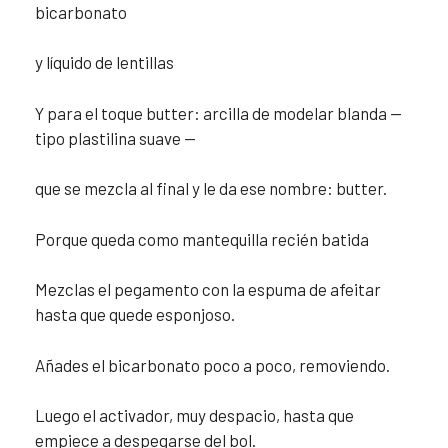
bicarbonato
y líquido de lentillas
Y para el toque butter: arcilla de modelar blanda —
tipo plastilina suave —
que se mezcla al final y le da ese nombre: butter.
Porque queda como mantequilla recién batida
Mezclas el pegamento con la espuma de afeitar
hasta que quede esponjoso.
Añades el bicarbonato poco a poco, removiendo.
Luego el activador, muy despacio, hasta que
empiece a despegarse del bol.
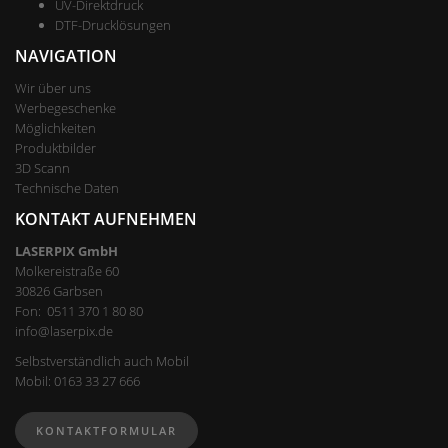
UV-Direktdruck
DTF-Drucklösungen
NAVIGATION
Wir über uns
Werbegeschenke
Möglichkeiten
Produktbilder
3D Scann
Technische Daten
KONTAKT AUFNEHMEN
LASERPIX GmbH
Molkereistraße 60
30826 Garbsen
Fon:
0511 370 1 80 80
info@laserpix.de
Selbstverständlich auch Mobil
Mobil: 0163 33 27 666
KONTAKTFORMULAR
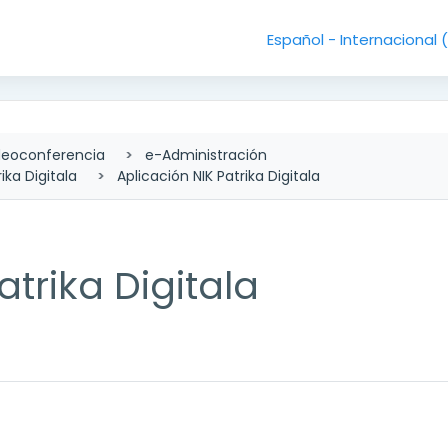
Español - Internacional ‎
deoconferencia
e-Administración
rika Digitala
Aplicación NIK Patrika Digitala
atrika Digitala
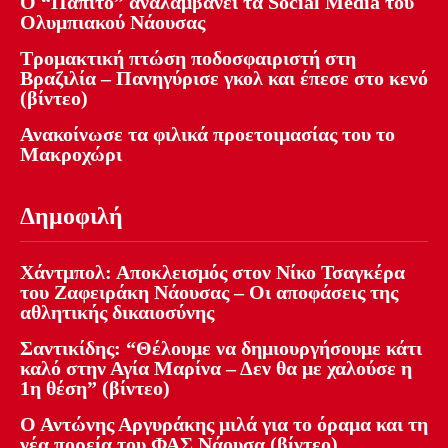
Ο “Παπίτο” αναλαμβάνει τα Social Media του
Ολυμπιακού Νάουσας
Τρομακτική πτώση ποδοσφαιριστή στη
Βραζιλία – Πανηγύρισε γκολ και έπεσε στο κενό
(βίντεο)
Ανακοίνωσε τα φιλικά προετοιμασίας του το
Μακροχώρι
Δημοφιλή
Χάντμπολ: Αποκλεισμός στον Νίκο Τσαγκέρα
του Ζαφειράκη Νάουσας – Οι αποφάσεις της
αθλητικής δικαιοσύνης
Σαντικίδης: “Θέλουμε να δημιουργήσουμε κάτι
καλό στην Αγία Μαρίνα – Δεν θα με χαλούσε η
1η θέση” (βίντεο)
Ο Αντώνης Αργυράκης μιλά για το όραμα και τη
νέα πορεία του ΦΑΣ Νάουσα (βίντεο)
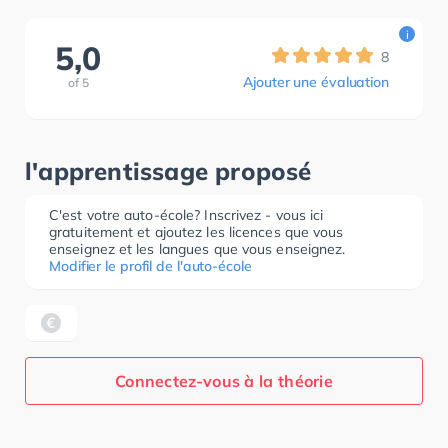
i
5,0
8
Ajouter une évaluation
of
5
l'apprentissage proposé
C'est votre auto-école? Inscrivez - vous ici
gratuitement et ajoutez les licences que vous
enseignez et les langues que vous enseignez.
Modifier le profil de l'auto-école
Connectez-vous à la théorie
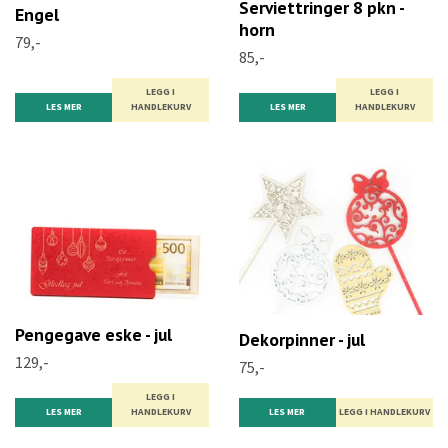
Serviettringer 8 pkn -
Engel
horn
79,-
85,-
LEGG I
LEGG I
LES MER
HANDLEKURV
LES MER
HANDLEKURV
Pengegave eske - jul
Dekorpinner - jul
129,-
75,-
LEGG I
LES MER
HANDLEKURV
LES MER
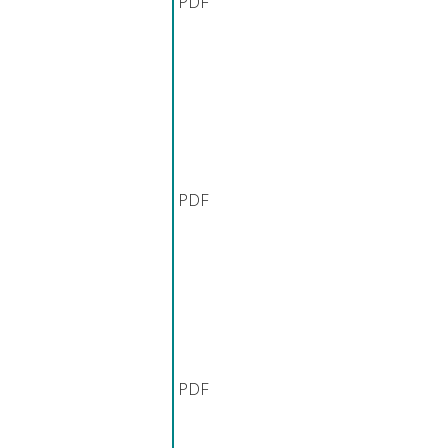
PDF
PDF
PDF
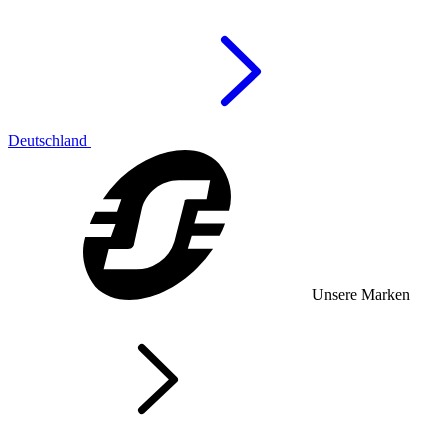
Deutschland
Unsere Marken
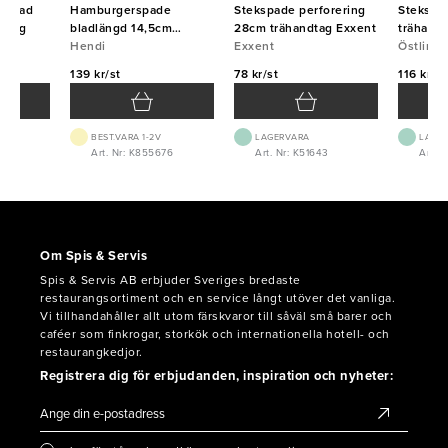
orerad
Hamburgerspade
Stekspade perforering
Stekspad
ndtag
bladlängd 14,5cm
28cm trähandtag Exxent
trähand
plastskaft Hendi
Hendi
Exxent
Östlin
139 kr/st
78 kr/st
116 kr/st
BEST.VARA 1-2V
LAGERVARA
LAGE
0
Art. Nr: K855676
Art. Nr: K51643
Art. 
Om Spis & Servis
Spis & Servis AB erbjuder Sveriges bredaste
restaurangsortiment och en service långt utöver det vanliga.
Vi tillhandahåller allt utom färskvaror till såväl små barer och
caféer som finkrogar, storkök och internationella hotell- och
restaurangkedjor.
Registrera dig för erbjudanden, inspiration och nyheter:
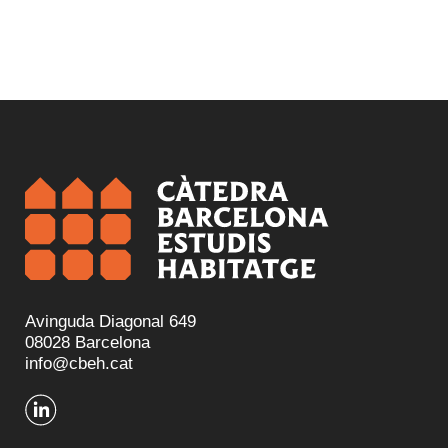
Avinguda Diagonal 649
08028 Barcelona
info@cbeh.cat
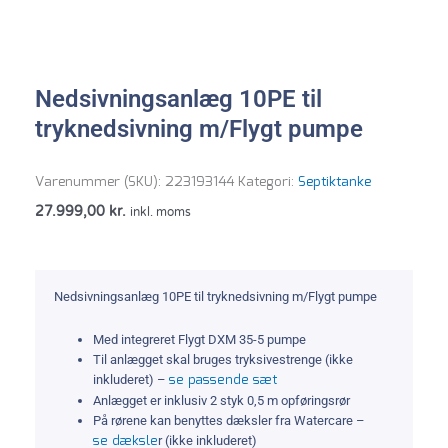
Nedsivningsanlæg 10PE til
tryknedsivning m/Flygt pumpe
Varenummer (SKU):
223193144
Kategori:
Septiktanke
27.999,00
kr.
inkl. moms
Nedsivningsanlæg 10PE til tryknedsivning m/Flygt pumpe
Med integreret Flygt DXM 35-5 pumpe
Til anlægget skal bruges tryksivestrenge (ikke
se passende sæt
inkluderet) –
Anlægget er inklusiv 2 styk 0,5 m opføringsrør
På rørene kan benyttes dæksler fra Watercare –
se dæksle
r (ikke inkluderet)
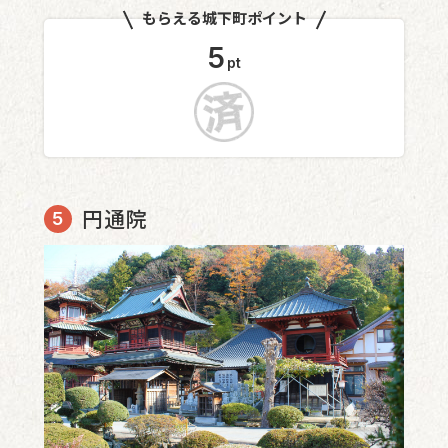
もらえる城下町ポイント
5
pt
円通院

━━━━━━━━

▸ Exercise
Those lines of the records that contain the string "ikke" should be identified and copied.

▸ Answer section
Til anlægget skal bruges tryksivestrenge (ikke
r (ikke inkluderet)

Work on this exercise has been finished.